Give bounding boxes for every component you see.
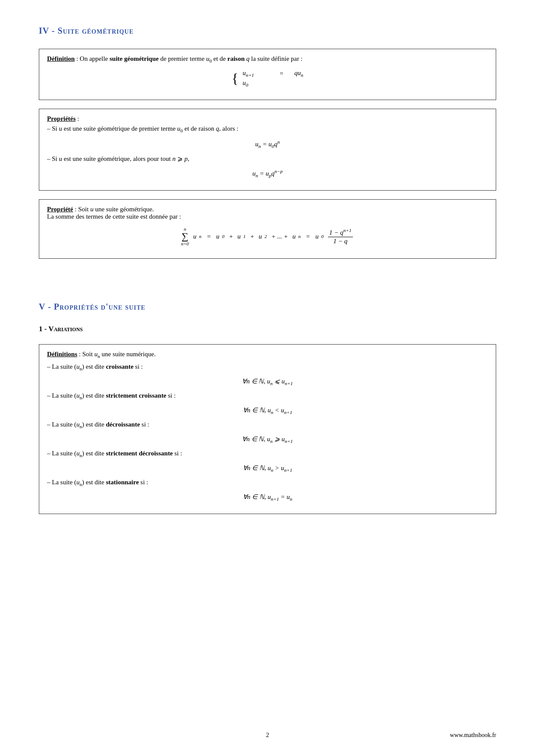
property2-text2: La somme des termes de cette suite est d… — [47, 213, 488, 220]
property2-label: Propriété — [47, 206, 73, 213]
definition-formula: { un+1 = qun u0 — [47, 69, 488, 88]
formula-croissante: ∀n ∈ ℕ, un ⩽ un+1 — [47, 377, 488, 386]
formula-un-upqnp: un = upqn−p — [47, 169, 488, 178]
property2-title-line: Propriété : Soit u une suite géométrique… — [47, 206, 488, 213]
properties-title: Propriétés : — [47, 115, 488, 122]
formula-strictement-decroissante: ∀n ∈ ℕ, un > un+1 — [47, 464, 488, 473]
definition-label: Définition — [47, 55, 75, 62]
sum-formula: n ∑ n=0 un = u0 + u1 + u2 + ... + un = u… — [47, 226, 488, 246]
website-url: www.mathsbook.fr — [450, 732, 496, 739]
formula-lhs-1: un+1 — [242, 69, 268, 78]
def-stationnaire: – La suite (un) est dite stationnaire si… — [47, 479, 488, 487]
definitions-label: Définitions — [47, 351, 77, 358]
page-number: 2 — [39, 732, 496, 739]
section-v: V - Propriétés d'une suite 1 - Variation… — [39, 302, 496, 514]
page-footer: 2 www.mathsbook.fr — [0, 732, 535, 739]
definitions-header: Définitions : Soit un une suite numériqu… — [47, 351, 488, 359]
formula-stationnaire: ∀n ∈ ℕ, un+1 = un — [47, 493, 488, 502]
formula-rhs-1: qun — [294, 69, 303, 78]
def-decroissante: – La suite (un) est dite décroissante si… — [47, 421, 488, 429]
properties-box-1: Propriétés : – Si u est une suite géomét… — [39, 109, 496, 191]
subsection-1-title: 1 - Variations — [39, 325, 496, 333]
definition-intro: : On appelle suite géométrique de premie… — [76, 55, 302, 62]
def-strictement-decroissante: – La suite (un) est dite strictement déc… — [47, 450, 488, 458]
section-iv: IV - Suite géométrique Définition : On a… — [39, 26, 496, 259]
brace-row-2: u0 — [242, 79, 303, 88]
property-line-2: – Si u est une suite géométrique, alors … — [47, 155, 488, 163]
formula-lhs-2: u0 — [242, 79, 268, 88]
definition-box: Définition : On appelle suite géométriqu… — [39, 49, 496, 100]
def-strictement-croissante: – La suite (un) est dite strictement cro… — [47, 392, 488, 400]
formula-decroissante: ∀n ∈ ℕ, un ⩾ un+1 — [47, 435, 488, 444]
section-v-title: V - Propriétés d'une suite — [39, 302, 496, 312]
properties-label: Propriétés — [47, 115, 76, 122]
subsection-1: 1 - Variations Définitions : Soit un une… — [39, 325, 496, 514]
definitions-intro: : Soit un une suite numérique. — [79, 351, 156, 358]
def-croissante: – La suite (un) est dite croissante si : — [47, 363, 488, 371]
definitions-box: Définitions : Soit un une suite numériqu… — [39, 344, 496, 514]
property2-text1: : Soit u une suite géométrique. — [73, 206, 154, 213]
brace-row-1: un+1 = qun — [242, 69, 303, 78]
formula-un-u0qn: un = u0qn — [47, 139, 488, 149]
formula-eq-1: = — [277, 70, 286, 77]
formula-strictement-croissante: ∀n ∈ ℕ, un < un+1 — [47, 406, 488, 415]
definition-text: Définition : On appelle suite géométriqu… — [47, 55, 488, 63]
properties-colon: : — [76, 115, 79, 122]
brace-content: un+1 = qun u0 — [242, 69, 303, 88]
property-box-2: Propriété : Soit u une suite géométrique… — [39, 199, 496, 259]
property-line-1: – Si u est une suite géométrique de prem… — [47, 125, 488, 133]
brace-left: { — [232, 72, 238, 85]
section-iv-title: IV - Suite géométrique — [39, 26, 496, 36]
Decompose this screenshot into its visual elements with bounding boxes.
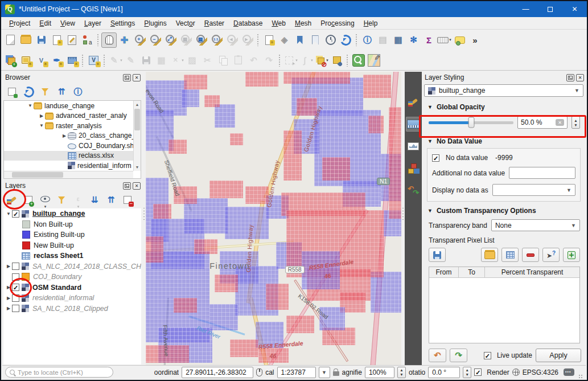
browser-item-20-class-change-r[interactable]: ▶20_class_change_r [4,131,141,141]
measure-line[interactable]: ▾ [437,32,452,48]
layer-item-osm-standard[interactable]: ▶✓OSM Standard [3,282,141,293]
layer-visibility-checkbox[interactable] [12,294,19,302]
new-map-view[interactable] [261,32,277,48]
menu-settings[interactable]: Settings [106,18,139,28]
data-source-manager[interactable] [3,52,18,68]
scale-dropdown[interactable]: ▼ [319,367,330,378]
manage-map-themes[interactable]: ▾ [38,193,52,207]
show-statistics[interactable] [421,32,437,48]
apply-button[interactable]: Apply [536,349,581,362]
layer-item-sa-nlc-2018-clipped[interactable]: ▶SA_NLC_2018_Clipped [3,304,141,314]
zoom-out[interactable] [147,32,163,48]
expand-all[interactable] [88,193,101,207]
coordinate-field[interactable]: 27.89011,-26.38302 [182,367,253,378]
layers-close-button[interactable]: ✕ [133,182,141,190]
styling-layer-select[interactable]: builtup_change ▼ [424,84,583,97]
layer-visibility-checkbox[interactable]: ✓ [12,210,19,218]
menu-processing[interactable]: Processing [316,18,359,28]
expander-icon[interactable]: ▶ [5,285,12,290]
menu-edit[interactable]: Edit [35,18,56,28]
new-project[interactable] [3,32,18,48]
add-row-button[interactable]: + [563,248,580,262]
map-tips[interactable] [452,32,467,48]
statistical-summary[interactable] [390,32,406,48]
menu-web[interactable]: Web [267,18,290,28]
menu-raster[interactable]: Raster [200,18,229,28]
select-by-location[interactable] [329,52,344,68]
filter-browser[interactable] [38,85,52,99]
layer-item-coj-boundary[interactable]: COJ_Boundary [3,272,141,282]
styling-close-button[interactable]: ✕ [576,74,584,81]
collapse-all[interactable] [55,85,68,99]
clear-value-icon[interactable]: ✕ [556,119,564,126]
expander-icon[interactable]: ▶ [5,264,12,269]
zoom-to-layer[interactable] [194,32,209,48]
browser-horizontal-scrollbar[interactable] [4,171,133,178]
add-from-display-button[interactable]: ➤? [542,248,560,262]
layer-visibility-checkbox[interactable] [12,305,19,312]
expander-icon[interactable]: ▶ [5,296,12,301]
global-opacity-section[interactable]: ▼ Global Opacity [422,99,586,113]
expander-icon[interactable]: ▶ [38,113,45,118]
new-shapefile-layer[interactable] [34,52,49,68]
scale-field[interactable]: 1:23787 [277,367,316,378]
custom-transparency-section[interactable]: ▼ Custom Transparency Options [422,203,586,216]
layer-item-existing-built-up[interactable]: Existing Built-up [3,230,141,240]
transparency-band-select[interactable]: None▼ [491,219,580,231]
load-transparency-button[interactable] [481,248,498,262]
browser-item-advanced-raster-analy[interactable]: ▶advanced_raster_analy [4,111,141,121]
display-no-data-select[interactable]: ▼ [492,184,575,196]
style-redo-button[interactable]: ↷ [450,349,467,362]
refresh-browser[interactable] [22,85,35,99]
save-project[interactable] [34,32,49,48]
layer-item-residential-informal[interactable]: ▶residential_informal [3,293,141,304]
menu-view[interactable]: View [56,18,80,28]
map-canvas[interactable]: evon RoadSheffield RoadGolden HighwayGol… [146,72,401,366]
new-virtual-layer[interactable] [86,52,101,68]
refresh-map[interactable] [338,32,353,48]
attributes-tab[interactable] [406,161,421,176]
no-data-value-checkbox[interactable]: ✓ [432,154,439,162]
layer-item-new-built-up[interactable]: New Built-up [3,240,141,251]
temporal-controller[interactable] [323,32,338,48]
style-undo-button[interactable]: ↶ [429,349,446,362]
remove-layer[interactable] [121,193,134,207]
show-layout-manager[interactable] [64,32,80,48]
extents-toggle-icon[interactable] [256,368,262,376]
browser-item-reclass-xlsx[interactable]: reclass.xlsx [4,151,141,161]
new-spatialite-layer[interactable] [49,52,64,68]
layer-visibility-checkbox[interactable] [12,273,19,281]
new-geopackage-layer[interactable] [18,52,34,68]
histogram-tab[interactable] [406,139,421,154]
menu-vector[interactable]: Vector [171,18,200,28]
new-memory-layer[interactable] [64,52,80,68]
remove-row-button[interactable] [522,248,539,262]
browser-float-button[interactable] [123,74,131,81]
layer-item-reclass-sheet1[interactable]: reclass Sheet1 [3,251,141,261]
zoom-full-extent[interactable] [163,32,178,48]
column-header-to[interactable]: To [459,267,485,277]
browser-item-landuse-change[interactable]: ▼landuse_change [4,101,141,111]
render-checkbox[interactable]: ✓ [474,368,482,376]
right-splitter[interactable] [401,72,405,366]
collapse-all[interactable] [104,193,118,207]
style-manager[interactable] [80,32,95,48]
search-plugin[interactable] [351,52,366,68]
expander-icon[interactable]: ▶ [5,306,12,311]
enable-properties-widget[interactable] [71,85,85,99]
maximize-button[interactable] [538,1,562,17]
expander-icon[interactable]: ▼ [5,211,12,216]
menu-database[interactable]: Database [229,18,267,28]
menu-mesh[interactable]: Mesh [290,18,316,28]
opacity-spinner[interactable]: ▲▼ [571,116,580,129]
live-update-checkbox[interactable]: ✓ [484,352,491,359]
column-header-percent-transparent[interactable]: Percent Transparent [485,267,579,277]
expander-icon[interactable]: ▼ [27,103,34,108]
processing-toolbox[interactable] [406,32,421,48]
rotation-field[interactable]: 0.0 ° [428,367,460,378]
pan-to-selection[interactable] [117,32,132,48]
crs-value[interactable]: EPSG:4326 [523,368,558,376]
expander-icon[interactable]: ▼ [38,123,45,128]
transparency-tab[interactable] [406,117,421,132]
messages-icon[interactable] [564,368,574,376]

#### WHAT YOU NEED TO DO:
Looking only at the lines of the material above, count those containing "subsection" and give that number by itself.

#### RESPONSE BELOW:
2